## AIM OF THE EXERCISE
If a picture appears in the records, skip it; copy everything else exactly.

## DATA TO EXAMINE
▼

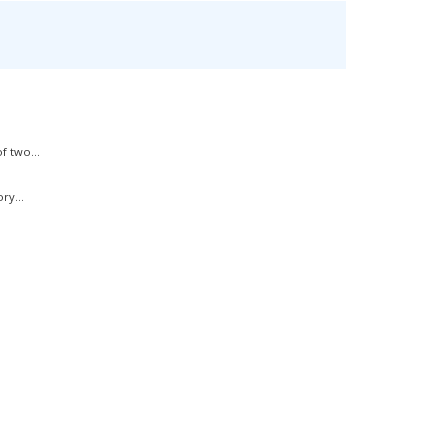
f two...
ry...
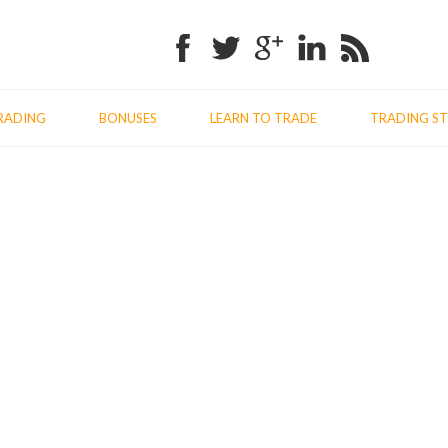
Facebook
Twitter
Google+
Linkedin
RSS
RADING
BONUSES
LEARN TO TRADE
TRADING ST
Previo
Nex
post:
post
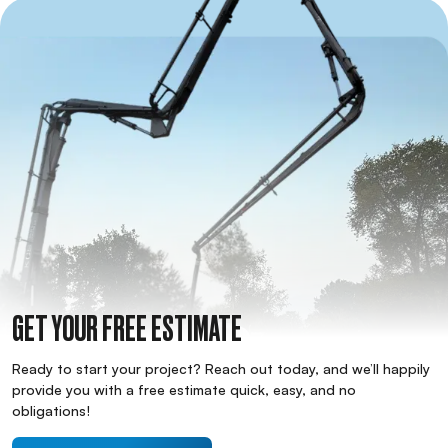
GET YOUR FREE ESTIMATE
Ready to start your project? Reach out today, and we’ll happily
provide you with a free estimate quick, easy, and no
obligations!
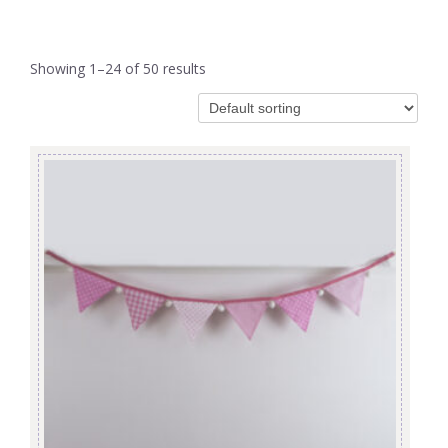
Showing 1–24 of 50 results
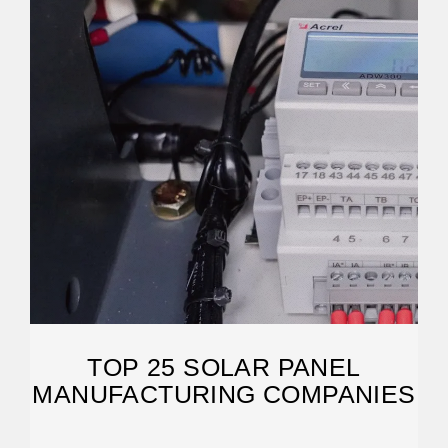
TOP 25 SOLAR PANEL
MANUFACTURING COMPANIES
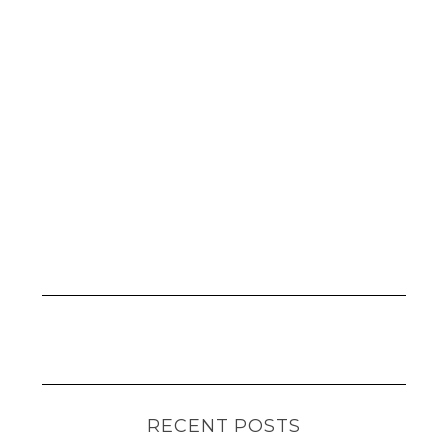
RECENT POSTS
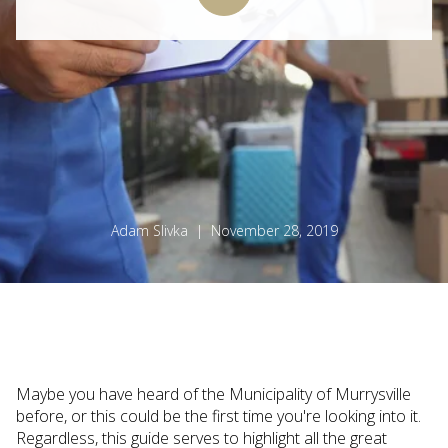
Adam Slivka | November 28, 2019
Maybe you have heard of the Municipality of Murrysville
before, or this could be the first time you're looking into it.
Regardless, this guide serves to highlight all the great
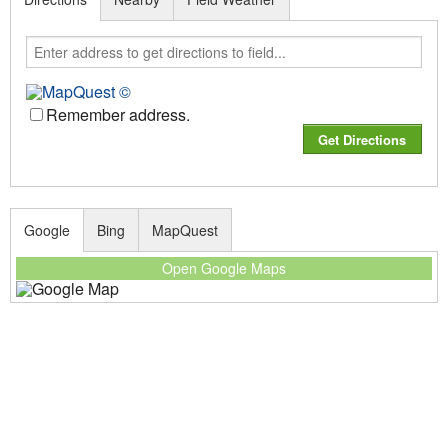
Remember address.
Google
Bing
MapQuest
Open Google Maps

▲

## WRITTEN RESPONSE
f two...
ry...
Facebook
Twitter
Google+
Linkedin
RSS
RADING
BONUSES
LEARN TO TRADE
TRADING ST
Previo
Nex
post:
post
GET YOUR FREE ESTIMATE
Ready to start your project? Reach out today, and we’ll happily
provide you with a free estimate quick, easy, and no
obligations!
Showing 1–24 of 50 results
TOP 25 SOLAR PANEL
MANUFACTURING COMPANIES
RECENT POSTS
Adam Slivka | November 28, 2019
Maybe you have heard of the Municipality of Murrysville
before, or this could be the first time you're looking into it.
Regardless, this guide serves to highlight all the great
Remember address.
Google
Bing
MapQuest
Open Google Maps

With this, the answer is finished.